Yargıtay Kararı 9. Hukuk Dairesi 2023/18254 E. 2023/16838 K. 07.11.2023 T.

YARGITAY KARARI
DAİRE : 9. Hukuk Dairesi
ESAS NO : 2023/18254
KARAR NO : 2023/16838
KARAR TARİHİ : 07.11.2023

MAHKEMESİ : … Bölge Adliye Mahkemesi 11. Hukuk Dairesi
SAYISI : 2023/1358 E., 2023/1502 K.
DAVA TARİHİ : 08.12.2021
KARAR : Davanın reddi

Taraflar arasında … 1. … Mahkemesinde görülen ve istinaf incelemesinden geçen tespit davasında verilen karar hakkında yapılan temyiz incelemesi sonucunda, Dairece Bölge Adliye Mahkemesi kararının bozulmasına karar verilmiştir.

Bölge Adliye Mahkemesince bozmaya uyularak yeniden yapılan yargılama sonucunda; davanın reddine karar verilmiştir.

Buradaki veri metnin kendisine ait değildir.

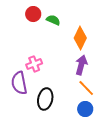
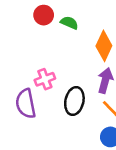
black ellipse: (45, 99) -> (74, 101), moved

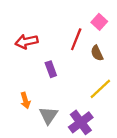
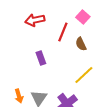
red arrow: (27, 42) -> (35, 20), moved
orange arrow: (25, 100) -> (19, 96), moved

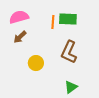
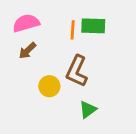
brown L-shape: (69, 52) -> (77, 71), moved
green triangle: (71, 87) -> (88, 110), moved

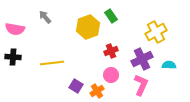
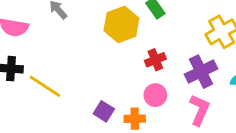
yellow line: (52, 63) -> (45, 86), moved, turned 40
orange cross: (97, 91) -> (135, 119), turned 32

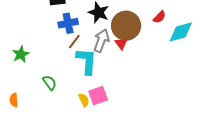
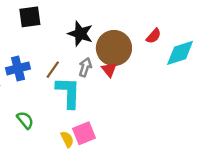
blue cross: (68, 23) -> (18, 68), moved
gray arrow: (101, 41) -> (85, 67), size x0.7

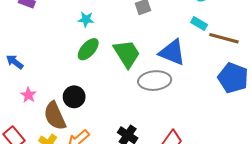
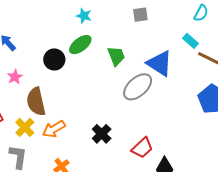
green trapezoid: (127, 54) -> (116, 56), size x0.7
gray ellipse: (155, 81) -> (138, 87), turned -48
black circle: (74, 97) -> (54, 59), moved

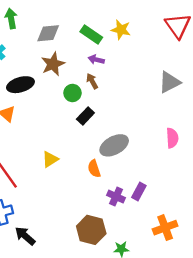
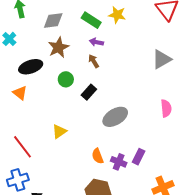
green circle: (72, 93) -> (66, 79), moved
orange semicircle: (94, 169) -> (98, 156), moved

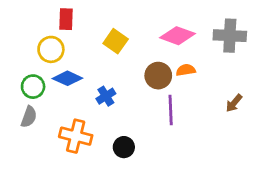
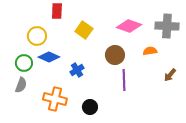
red rectangle: (66, 19) -> (57, 11), moved
orange semicircle: (186, 70) -> (150, 51), moved

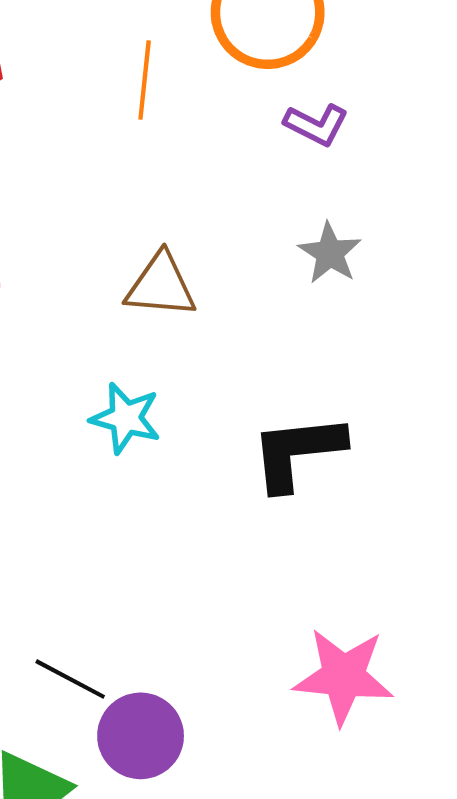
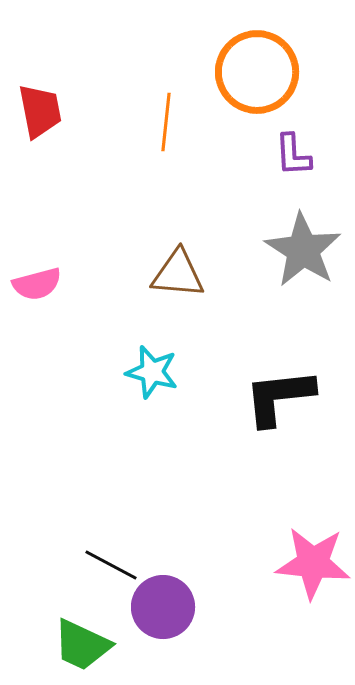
purple L-shape: (316, 125) -> (293, 155), turned 60
gray star: (330, 253) -> (303, 250), size x1.6

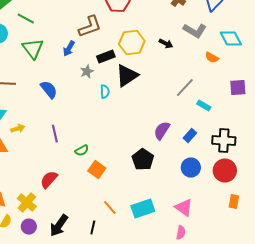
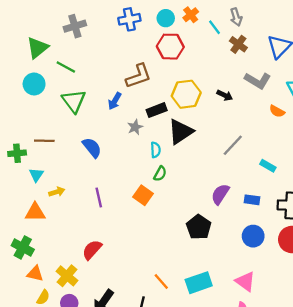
gray line: (185, 88) -> (233, 145), moved
blue rectangle: (190, 136) -> (252, 200), turned 56
green semicircle: (82, 151) -> (160, 174), moved, turned -32
orange square: (97, 170) -> (143, 195), moved

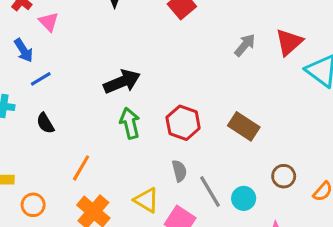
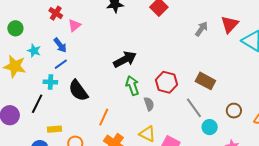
pink triangle: (49, 22) -> (75, 25), turned 40
blue line: (41, 79) -> (61, 64), moved
black semicircle: (45, 123) -> (78, 91), size x1.6
gray semicircle: (179, 171) -> (149, 104), moved
gray line: (210, 192) -> (194, 108), moved

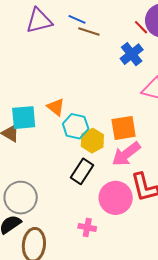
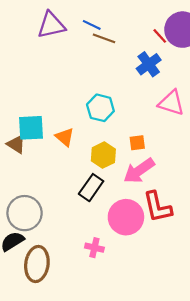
orange triangle: (56, 107) -> (65, 137), moved
cyan hexagon: (76, 126) -> (100, 108), moved
orange square: (124, 128) -> (137, 143), size x0.6

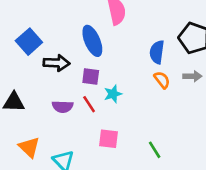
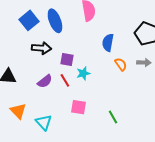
blue ellipse: (92, 41) -> (55, 21), moved
blue square: (29, 42) -> (29, 20), moved
blue semicircle: (157, 52) -> (108, 43), moved
purple semicircle: (63, 107) -> (45, 81), turned -42

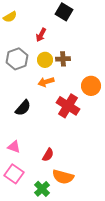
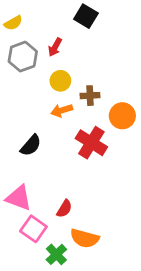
gray hexagon: (17, 59) -> (23, 57), moved
brown cross: (63, 59) -> (90, 96), moved
pink triangle: (14, 147) -> (19, 198), size x1.5
pink square: (14, 174) -> (33, 229), moved

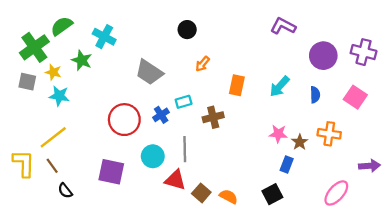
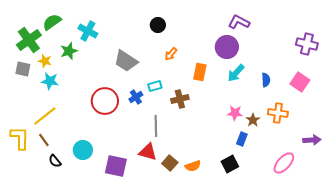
purple circle: (323, 56) -> (227, 47), moved
green star: (82, 60) -> (69, 51), turned 30
cyan circle: (153, 156) -> (83, 150), moved
purple square: (111, 172) -> (116, 166), moved
orange semicircle: (229, 197) -> (193, 166), turned 133

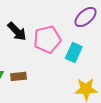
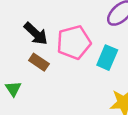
brown rectangle: (19, 76) -> (39, 62), moved, turned 42

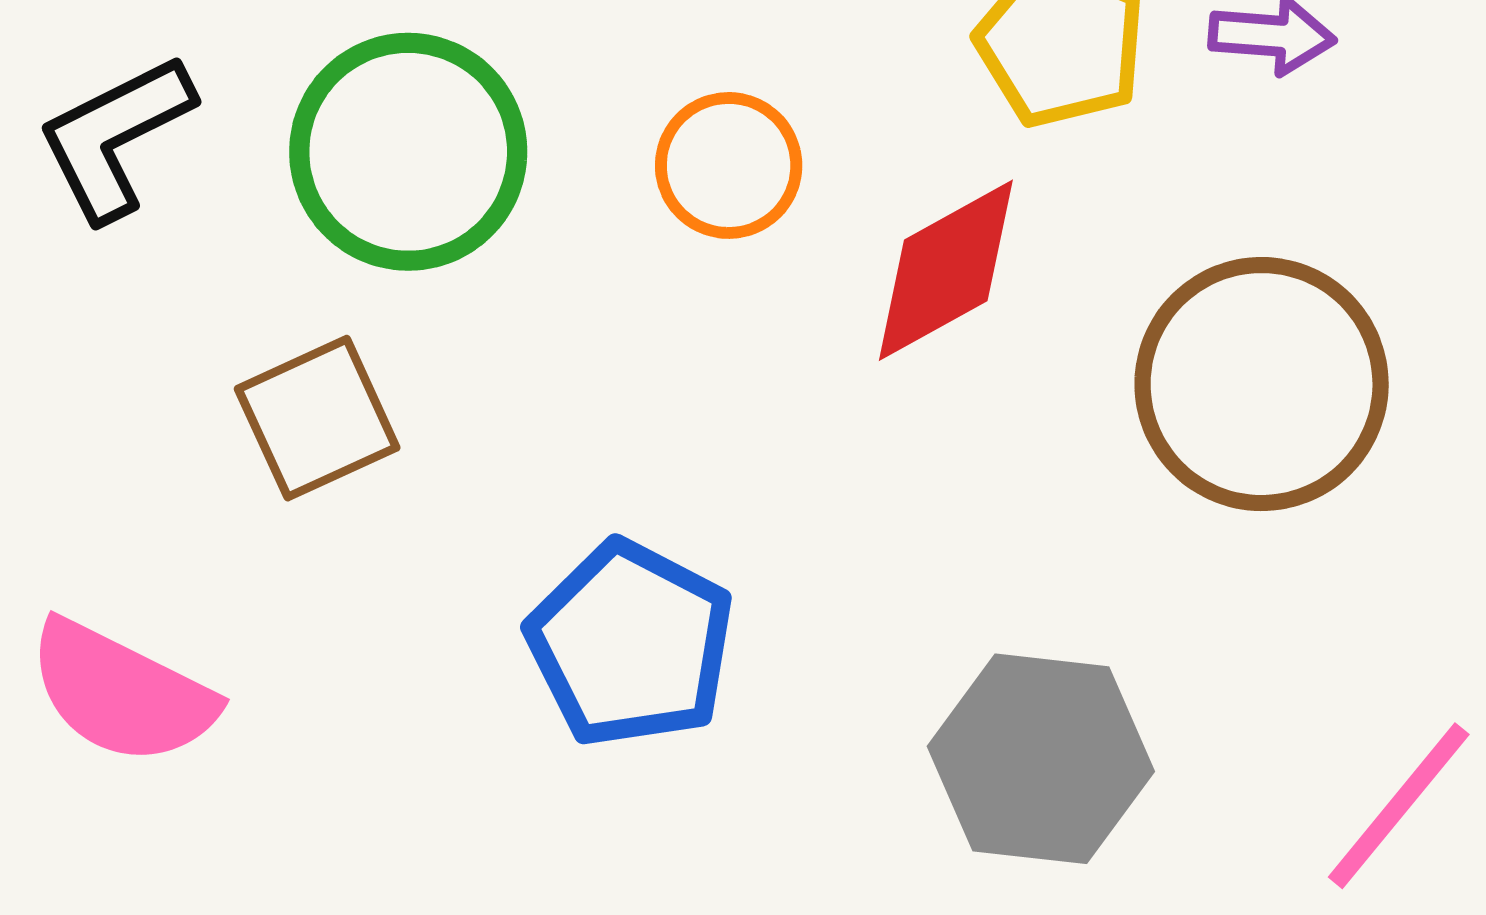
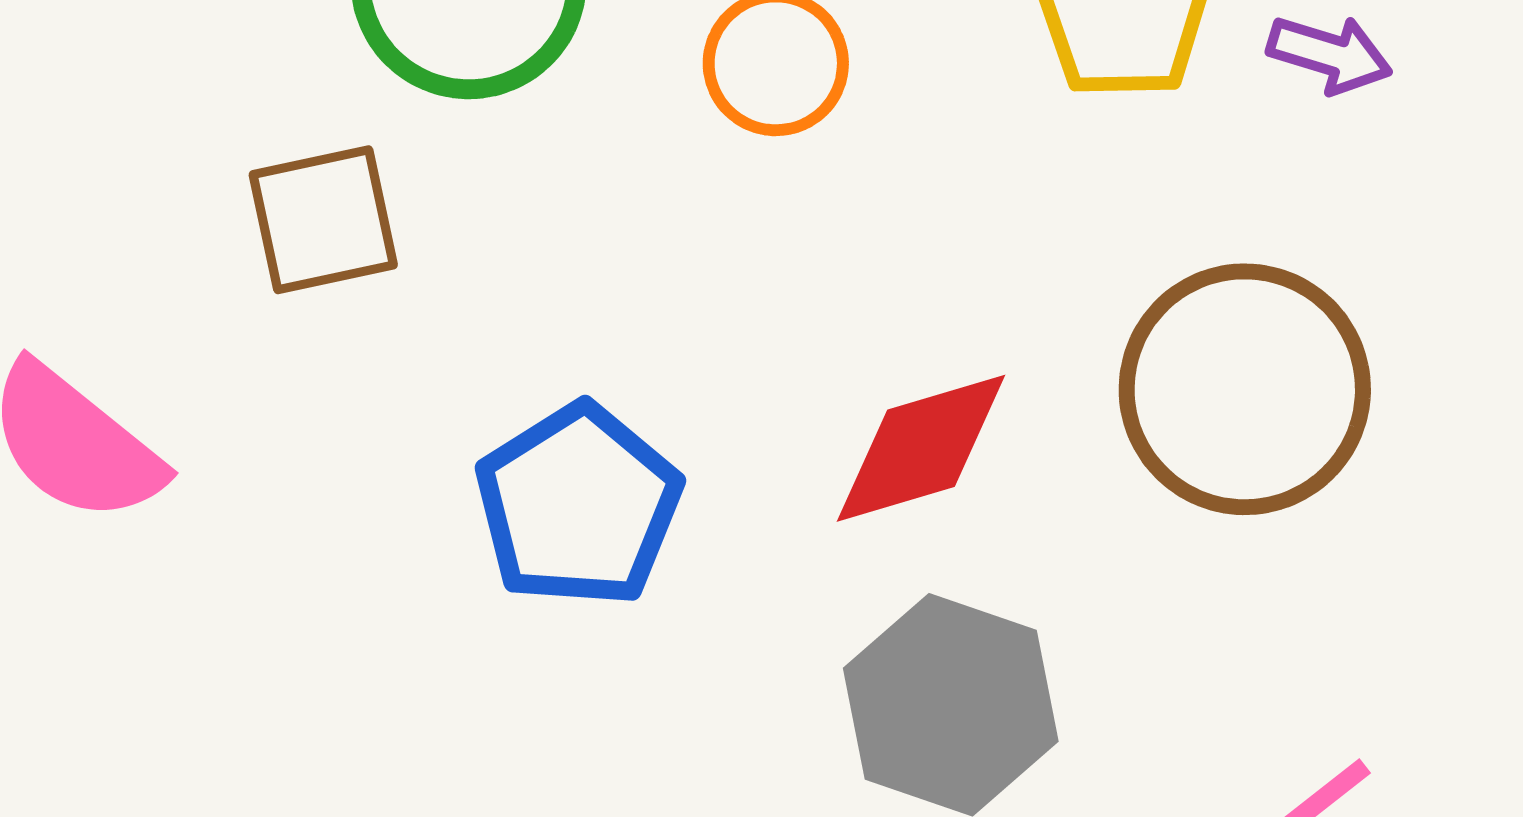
red diamond: (946, 270) -> (921, 448), moved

Bölge Adliye Mahkemesi kararı davacı vekili tarafından temyiz edilmekle; kesinlik, süre, temyiz şartı ve diğer usul eksiklikleri yönünden yapılan ön inceleme sonucunda, temyiz dilekçesinin kabulüne karar verildikten ve Tetkik Hâkimi tarafından hazırlanan rapor dinlendikten sonra dosyadaki belgeler incelenip gereği düşünüldü:

I. DAVA
Davacı vekili dava dilekçesinde; müvekkilinin serigraf baskı operatörü olarak davalıya ait işyerinde 23.07.2019-04.11.2021 tarihleri arasında çalıştığını, … sözleşmesinin davalı tarafından haksız olarak 04.11.2021 tarihinde feshedildiğini, arabuluculuk sürecinin anlaşamama ile sonuçlandığını, arabuluculuk tutanağında da sabit olduğu üzere müvekkilinin işe iadesini talep etmeye hak kazanmasına rağmen işe iadesinin gerçekleştirilmediğini ve davalı Şirketin, alacaklarını ödemekten imtina ettiğini, … sözleşmesinin feshi kanuna ve usule aykırı olduğundan bu kapsamda feshin geçersizliği ile işe iade ve işe başlatmama tazminatı, boşta geçen süre ücreti, kıdem tazminatı, ihbar tazminatı ve diğer hakların ödenmesi gerektiğinin tespitine karar verilmesini talep etmiştir.

II. CEVAP
Davalı vekili cevap dilekçesinde; davacının talepleri net olmadığından taleplerinin açıklattırılması gerektiğini, dava dilekçesinin “Sonuç ve İstem” bölümündeki ifadeler ile “Açıklamalar” bölümündeki taleplerin birbiri ile çelişkili olduğunu, davacı tarafından davalı Şirket yetkililerine yöneltilen talep üzerine davacının … sözleşmesinin karşılıklı anlaşma ile sonlandırıldığını, davacının … sözleşmesinin sona erdirilmesi konusundaki talebi ve bu talebinin kabul edilerek davalı ile davacı arasında kıdem ve ihbar tazminatlarının ödenmesi konusunda varılan anlaşmanın sözlü nitelikte ikale sözleşmesi olduğunu, … sözleşmesinin ikale ile sona ermesi hâlinde işçi … güvencesi hükümlerinden yararlanamayacağından, davacının … güvencesi hükümlerinden yararlanma hakkı bulunmadığını savunarak davanın reddini istemiştir.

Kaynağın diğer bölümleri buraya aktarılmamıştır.